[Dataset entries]
- Opening Delimiter -

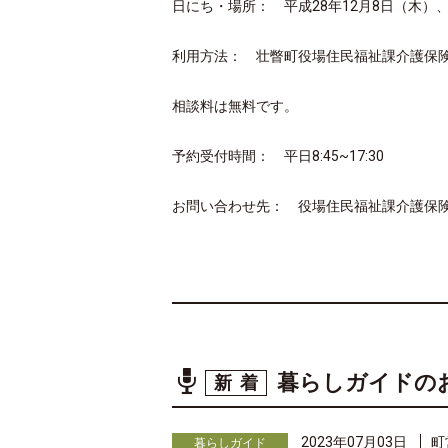
日にち・場所： 平成28年12月8日（木）
利用方法： 壮瞥町役場住民福祉課介護保
相談料は無料です。
予約受付時間： 平日8:45~17:30
お問い合わせ先： 役場住民福祉課介護保険
暮らしガイドの
新着
2023年07月03日
町
暮らしガイド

- Closing Delimiter -

** ABOUT THIS EXERCISE **
The entries need to be restated exactly, and their pictures left out.

** ANSWER SPACE **
日にち・場所： 平成28年12月8日（木）
利用方法： 壮瞥町役場住民福祉課介護保
相談料は無料です。
予約受付時間： 平日8:45~17:30
お問い合わせ先： 役場住民福祉課介護保険
暮らしガイドの
新着
2023年07月03日
町
暮らしガイド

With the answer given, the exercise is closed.